▼▼▼

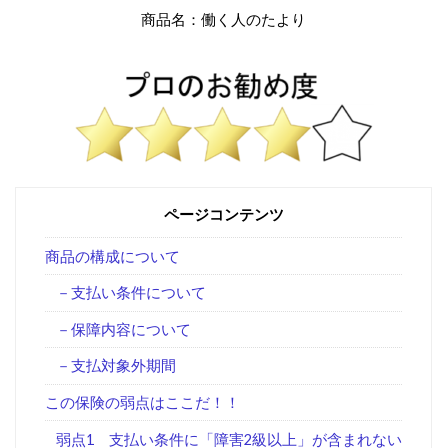
商品名：働く人のたより
ページコンテンツ
商品の構成について
－支払い条件について
－保障内容について
－支払対象外期間
この保険の弱点はここだ！！
弱点1 支払い条件に「障害2級以上」が含まれない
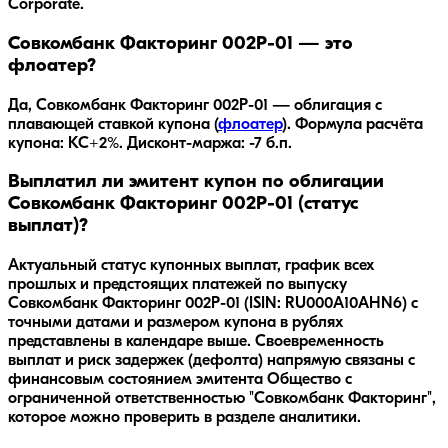
Corporate.
Совкомбанк Факторинг 002P-01 — это
флоатер?
Да,
Совкомбанк Факторинг 002P-01
— облигация с
плавающей ставкой купона (
флоатер
).
Формула расчёта
купона: КС+2%.
Дисконт-маржа: -7 б.п.
Выплатил ли эмитент купон по облигации
Совкомбанк Факторинг 002P-01 (статус
выплат)?
Актуальный статус купонных выплат, график всех
прошлых и предстоящих платежей по выпуску
Совкомбанк Факторинг 002P-01 (ISIN: RU000A10AHN6) с
точными датами и размером купона в рублях
представлены в календаре выше. Своевременность
выплат и риск задержек (дефолта) напрямую связаны с
финансовым состоянием эмитента Общество с
ограниченной ответственностью "Совкомбанк Факторинг",
которое можно проверить в разделе аналитики.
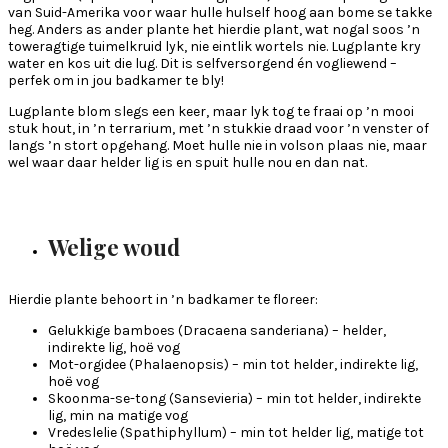
van Suid-Amerika voor waar hulle hulself hoog aan bome se takke
heg. Anders as ander plante het hierdie plant, wat nogal soos ’n
toweragtige tuimelkruid lyk, nie eintlik wortels nie. Lugplante kry
water en kos uit die lug. Dit is selfversorgend én vogliewend –
perfek om in jou badkamer te bly!
Lugplante blom slegs een keer, maar lyk tog te fraai op ’n mooi
stuk hout, in ’n terrarium, met ’n stukkie draad voor ’n venster of
langs ’n stort opgehang. Moet hulle nie in volson plaas nie, maar
wel waar daar helder lig is en spuit hulle nou en dan nat.
Welige woud
Hierdie plante behoort in ’n badkamer te floreer:
Gelukkige bamboes (Dracaena sanderiana) – helder,
indirekte lig, hoё vog
Mot-orgidee (Phalaenopsis) – min tot helder, indirekte lig,
hoё vog
Skoonma-se-tong (Sansevieria) – min tot helder, indirekte
lig, min na matige vog
Vredeslelie (Spathiphyllum) – min tot helder lig, matige tot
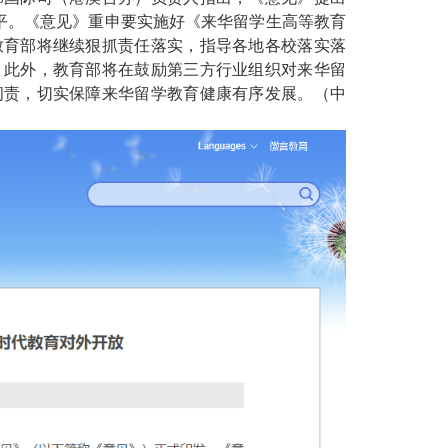
水平。《意见》重申要实施好《来华留学生高等教育
教育部将继续狠抓责任落实，指导各地各校落实落
。此外，教育部将在鼓励第三方行业组织对来华留
问责，切实保障来华留学教育健康有序发展。（中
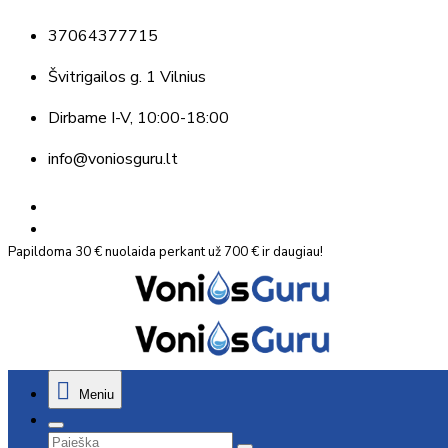
37064377715
Švitrigailos g. 1 Vilnius
Dirbame
I-V, 10:00-18:00
info@voniosguru.lt
Papildoma 30 € nuolaida perkant už 700 € ir daugiau!
Meniu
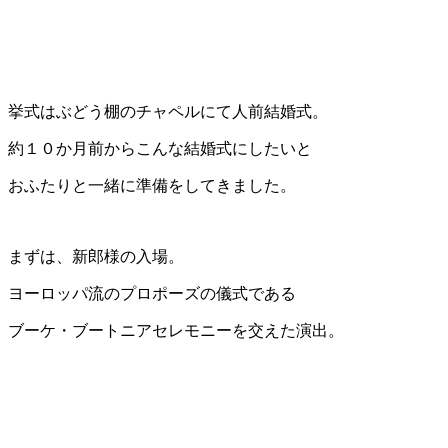
挙式はぶどう棚のチャペルにて人前結婚式。
約１０か月前からこんな結婚式にしたいと
おふたりと一緒に準備をしてきました。
まずは、新郎様の入場。
ヨーロッパ流のプロポーズの儀式である
ブーケ・ブートニアセレモニーを交えた演出。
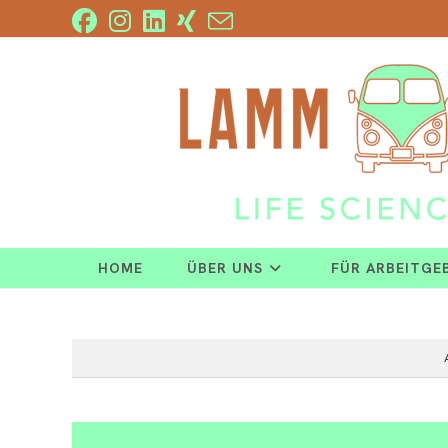
Zum
Inhalt
springen
HOME
ÜBER UNS
FÜR ARBEITGE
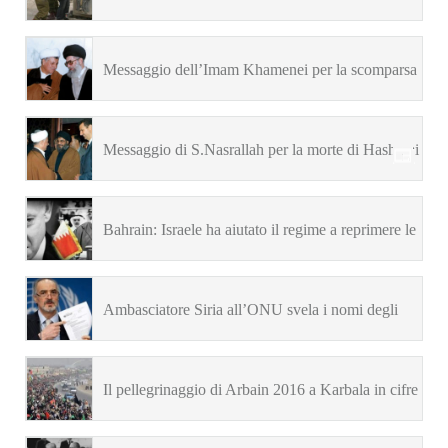
mondo continua a peggiorare”
Messaggio dell’Imam Khamenei per la scomparsa
di Hashemi Rafsanjani
Messaggio di S.Nasrallah per la morte di Hashemi
Rafsanjani
Bahrain: Israele ha aiutato il regime a reprimere le
proteste popolari
Ambasciatore Siria all’ONU svela i nomi degli
agenti stranieri intrappolati ad Aleppo
Il pellegrinaggio di Arbain 2016 a Karbala in cifre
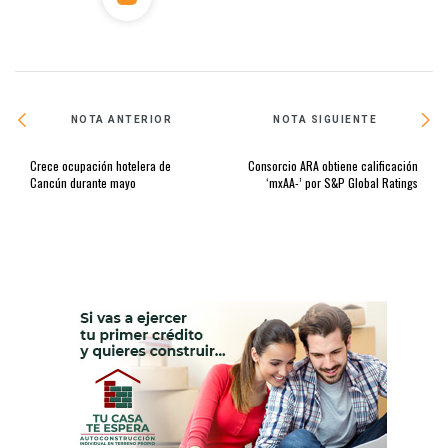
NOTA ANTERIOR
NOTA SIGUIENTE
Crece ocupación hotelera de
Consorcio ARA obtiene calificación
Cancún durante mayo
‘mxAA-’ por S&P Global Ratings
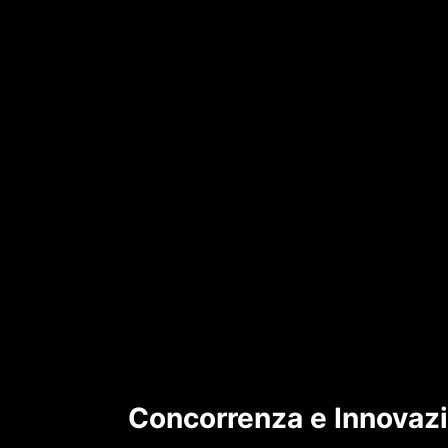
Concorrenza e Innovazio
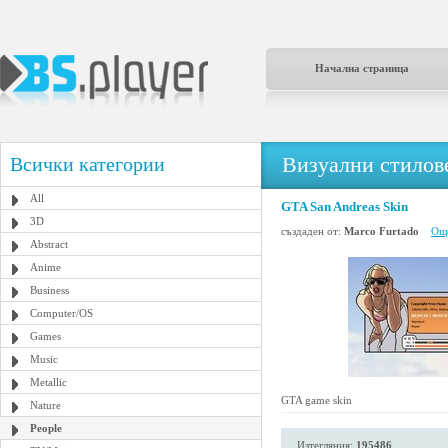
Начална страница
Визуални стилове
Всички категории
All
GTA San Andreas Skin
3D
създаден от:
Marco Furtado
Още
Abstract
Anime
Business
Computer/OS
Games
Music
Metallic
GTA game skin
Nature
People
Изтегляния:
195486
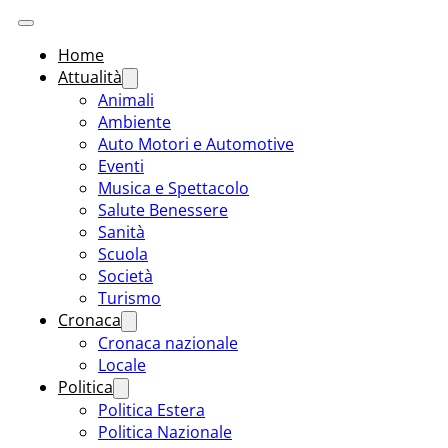
Home
Attualità
Animali
Ambiente
Auto Motori e Automotive
Eventi
Musica e Spettacolo
Salute Benessere
Sanità
Scuola
Società
Turismo
Cronaca
Cronaca nazionale
Locale
Politica
Politica Estera
Politica Nazionale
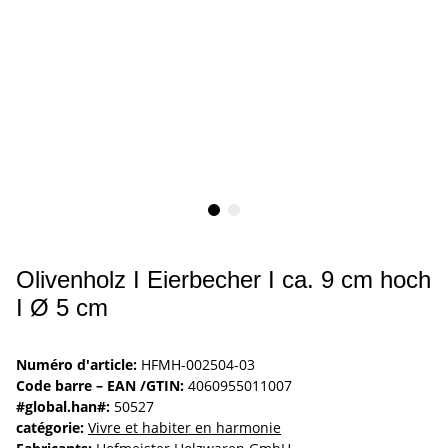
Olivenholz I Eierbecher I ca. 9 cm hoch
I Ø 5 cm
Numéro d'article:
HFMH-002504-03
Code barre – EAN /GTIN:
4060955011007
#global.han#:
50527
catégorie:
Vivre et habiter en harmonie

▲▲▲

ABOUT THIS TASK >> Above are the entries; copy out every line among them that contains the word "Факторинг".

SOLUTION BELOW >>
Совкомбанк Факторинг 002P-01 — это
Совкомбанк Факторинг 002P-01
Совкомбанк Факторинг 002P-01 (статус
Совкомбанк Факторинг 002P-01 (ISIN: RU000A10AHN6) с
ограниченной ответственностью "Совкомбанк Факторинг",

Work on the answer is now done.